Closed captions are available in the video. A descriptive transcript is available in the Video Transcript section of this page.

Video Transcript

Speaking: Alejandro Flores, School of the Environment Design Team, Associate Professor Geosciences, Director of the Lab for Ecohydrology Applications and Forecasting

ALEJANDRO FLORES: It’s been a long process but I think it’s been a great process and the reason why is that a lot of this has been driven just by conversations.

Boise State University School of the Environment in the College of Arts and Sciences

Speaking: Kevin Feris, School of the Environment Design Team, Professor and Chair of Biological Sciences, Director of the Feris Lab

KEVIN FERIS: It’s a school that’s going to provide high value inter- and transdisciplinary learning opportunities for students.

Speaking: Emily Wakild, School of the Environment Design Team, Professor of History, Director of Environmental Studies in the School of Public Service.

EMILY WAKILD: Basically, the School of the Environment is an idea for elevating collaborative research and highlighting the educational potential we already have by building on our successes and trying to work towards something bigger.

KEVIN: It’s a novel support system for faculty scholarship that crosses disciplines.

ALEJANDRO: First and foremost, the School of the Environment, I think of it as being a community of people.

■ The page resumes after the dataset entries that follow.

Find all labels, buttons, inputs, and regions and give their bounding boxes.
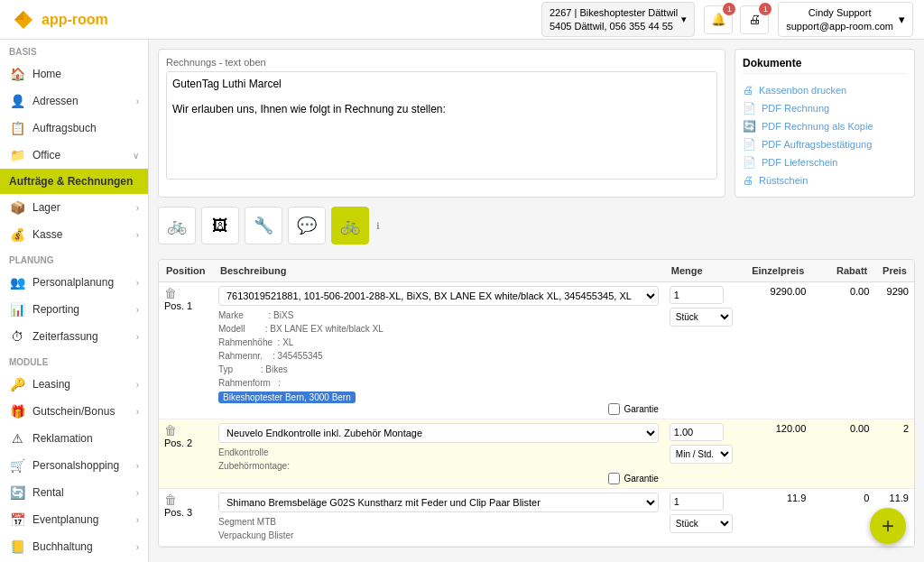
row3-unit-dropdown[interactable]: Stück — [670, 514, 733, 533]
office-icon: 📁 — [9, 148, 25, 162]
print-doc-icon: 🖨 — [743, 84, 753, 97]
lager-icon: 📦 — [9, 200, 25, 215]
row2-unit-dropdown[interactable]: Min / Std. — [670, 445, 733, 464]
chevron-right-icon-4: › — [136, 278, 139, 288]
notification-button[interactable]: 🔔 1 — [704, 5, 733, 34]
reklamation-icon: ⚠ — [9, 431, 25, 446]
kasse-icon: 💰 — [9, 227, 25, 242]
invoice-text-area[interactable]: GutenTag Luthi Marcel Wir erlauben uns, … — [166, 71, 717, 180]
add-fab-button[interactable]: + — [870, 508, 906, 544]
row1-guarantee-checkbox[interactable] — [608, 403, 620, 415]
sidebar-item-label-kasse: Kasse — [32, 228, 62, 241]
sidebar-item-zeiterfassung[interactable]: ⏱ Zeiterfassung › — [0, 323, 148, 350]
sidebar-item-personalplanung[interactable]: 👥 Personalplanung › — [0, 269, 148, 296]
location-box: 2267 | Bikeshoptester Dättwil 5405 Dättw… — [541, 2, 695, 37]
chevron-right-icon-5: › — [136, 305, 139, 315]
table-row: 🗑 Pos. 2 Neuvelo Endkontrolle inkl. Zube… — [159, 419, 914, 489]
row1-pos: Pos. 1 — [164, 300, 208, 311]
doc-kassenbon[interactable]: 🖨 Kassenbon drucken — [743, 81, 907, 99]
row3-delete-button[interactable]: 🗑 — [164, 493, 177, 507]
chevron-right-icon-11: › — [136, 515, 139, 525]
row1-delete-cell: 🗑 Pos. 1 — [159, 282, 213, 419]
row2-guarantee-checkbox[interactable] — [608, 473, 620, 484]
pdf-doc-icon-3: 📄 — [743, 138, 756, 151]
chevron-right-icon-8: › — [136, 407, 139, 417]
sidebar-item-label-leasing: Leasing — [32, 378, 70, 391]
row1-item-dropdown[interactable]: 7613019521881, 101-506-2001-288-XL, BiXS… — [218, 286, 659, 306]
row3-rabatt: 0 — [811, 489, 874, 547]
sidebar: BASIS 🏠 Home 👤 Adressen › 📋 Auftragsbuch… — [0, 40, 149, 562]
sidebar-item-lager[interactable]: 📦 Lager › — [0, 194, 148, 221]
user-menu-button[interactable]: Cindy Support support@app-room.com ▾ — [778, 2, 913, 37]
doc-auftragsbestaetigung[interactable]: 📄 PDF Auftragsbestätigung — [743, 135, 907, 153]
sidebar-item-label-auftragsbuch: Auftragsbuch — [32, 122, 97, 134]
invoice-text-section: Rechnungs - text oben GutenTag Luthi Mar… — [158, 49, 725, 198]
row1-delete-button[interactable]: 🗑 — [164, 286, 177, 300]
sidebar-item-adressen[interactable]: 👤 Adressen › — [0, 88, 148, 115]
buchhaltung-icon: 📒 — [9, 539, 25, 554]
tab-chat[interactable]: 💬 — [288, 207, 326, 244]
sidebar-item-gutschein[interactable]: 🎁 Gutschein/Bonus › — [0, 398, 148, 425]
leasing-icon: 🔑 — [9, 377, 25, 392]
sidebar-item-auftragsbuch[interactable]: 📋 Auftragsbuch — [0, 115, 148, 142]
location-chevron-icon[interactable]: ▾ — [681, 14, 687, 25]
sidebar-item-office[interactable]: 📁 Office ∨ — [0, 142, 148, 169]
row2-desc-cell: Neuvelo Endkontrolle inkl. Zubehör Monta… — [213, 419, 664, 489]
row2-delete-cell: 🗑 Pos. 2 — [159, 419, 213, 489]
doc-pdf-kopie[interactable]: 🔄 PDF Rechnung als Kopie — [743, 117, 907, 135]
row2-rabatt: 0.00 — [811, 419, 874, 489]
sidebar-item-leasing[interactable]: 🔑 Leasing › — [0, 371, 148, 398]
sidebar-item-kasse[interactable]: 💰 Kasse › — [0, 221, 148, 248]
sidebar-item-reporting[interactable]: 📊 Reporting › — [0, 296, 148, 323]
sidebar-item-label-eventplanung: Eventplanung — [32, 513, 98, 526]
sidebar-item-home[interactable]: 🏠 Home — [0, 60, 148, 88]
tab-help-icon: ℹ — [376, 221, 380, 231]
row1-detail: Marke : BiXS Modell : BX LANE EX white/b… — [218, 309, 659, 390]
row3-item-dropdown[interactable]: Shimano Bremsbeläge G02S Kunstharz mit F… — [218, 493, 659, 512]
tab-bike2[interactable]: 🚲 — [331, 207, 369, 244]
tabs-row: 🚲 🖼 🔧 💬 🚲 ℹ — [158, 207, 915, 244]
sidebar-item-personalshopping[interactable]: 🛒 Personalshopping › — [0, 452, 148, 479]
sidebar-item-label-office: Office — [32, 149, 60, 161]
sidebar-item-label-reklamation: Reklamation — [32, 432, 93, 445]
row1-guarantee-row: Garantie — [218, 403, 659, 415]
sidebar-item-buchhaltung[interactable]: 📒 Buchhaltung › — [0, 533, 148, 560]
row1-unit-dropdown[interactable]: Stück — [670, 308, 733, 327]
row1-guarantee-label: Garantie — [624, 404, 658, 414]
tab-tools[interactable]: 🔧 — [245, 207, 282, 244]
chevron-down-icon: ∨ — [133, 151, 139, 161]
documents-panel: Dokumente 🖨 Kassenbon drucken 📄 PDF Rech… — [735, 49, 915, 198]
sidebar-item-rental[interactable]: 🔄 Rental › — [0, 479, 148, 506]
rental-icon: 🔄 — [9, 485, 25, 500]
row3-qty-input[interactable] — [670, 493, 724, 511]
print-button[interactable]: 🖨 1 — [740, 5, 769, 34]
documents-title: Dokumente — [743, 57, 907, 74]
invoice-text-label: Rechnungs - text oben — [166, 57, 717, 68]
pdf-doc-icon-1: 📄 — [743, 102, 756, 115]
doc-ruestschein[interactable]: 🖨 Rüstschein — [743, 171, 907, 189]
chevron-right-icon-9: › — [136, 461, 139, 471]
tab-bike1[interactable]: 🚲 — [158, 207, 196, 244]
zeiterfassung-icon: ⏱ — [9, 329, 25, 344]
chevron-right-icon-3: › — [136, 230, 139, 240]
doc-lieferschein[interactable]: 📄 PDF Lieferschein — [743, 153, 907, 171]
sidebar-item-label-auftraege: Aufträge & Rechnungen — [9, 175, 133, 188]
sidebar-item-auftraege[interactable]: Aufträge & Rechnungen — [0, 169, 148, 194]
chevron-right-icon: › — [136, 97, 139, 106]
row1-qty-input[interactable] — [670, 286, 724, 304]
auftragsbuch-icon: 📋 — [9, 121, 25, 135]
table-row: 🗑 Pos. 1 7613019521881, 101-506-2001-288… — [159, 282, 914, 419]
sidebar-item-reklamation[interactable]: ⚠ Reklamation — [0, 425, 148, 452]
pdf-doc-icon-2: 🔄 — [743, 120, 756, 133]
col-header-menge: Menge — [664, 260, 739, 282]
tab-image[interactable]: 🖼 — [201, 207, 239, 244]
row2-item-dropdown[interactable]: Neuvelo Endkontrolle inkl. Zubehör Monta… — [218, 423, 659, 443]
row2-qty-input[interactable] — [670, 423, 724, 441]
row3-pos: Pos. 3 — [164, 507, 208, 518]
doc-pdf-rechnung[interactable]: 📄 PDF Rechnung — [743, 99, 907, 117]
user-name: Cindy Support — [786, 6, 893, 19]
row1-rabatt: 0.00 — [811, 282, 874, 419]
row2-delete-button[interactable]: 🗑 — [164, 423, 177, 438]
sidebar-item-label-rental: Rental — [32, 486, 64, 499]
sidebar-item-eventplanung[interactable]: 📅 Eventplanung › — [0, 506, 148, 533]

It’s students, faculty, staff and external partners from outside of Boise State that are interested in creative and interdisciplinary ways of both understanding environmental challenges and finding solutions to them.

KEVIN: It’ll sort of encourage the cultivation of partnerships with folks in the community for implementation of scholarly work and outcomes and you know solving problems in the environment out in the world.

EMILY: The School of the Environment gives us this enormous opportunity to harness the intellectual, and the technical, and the applied expertise of the university to some of our largest environmental challenges that exist everywhere.

Designing the School of the Environment

EMILY: Designing the School of the Environment is sort of like doing a jigsaw puzzle in the dark, right? It’s putting all these pieces together in conversation with other people.

ALEJANDRO: And that’s why it’s kind of taken longer. It’s driven by this bottom-up process rather than somebody coming along saying, “we need a School of the Environment.” It’s driven by people saying, “here’s what our shared experience is and here’s what our shared vision is.”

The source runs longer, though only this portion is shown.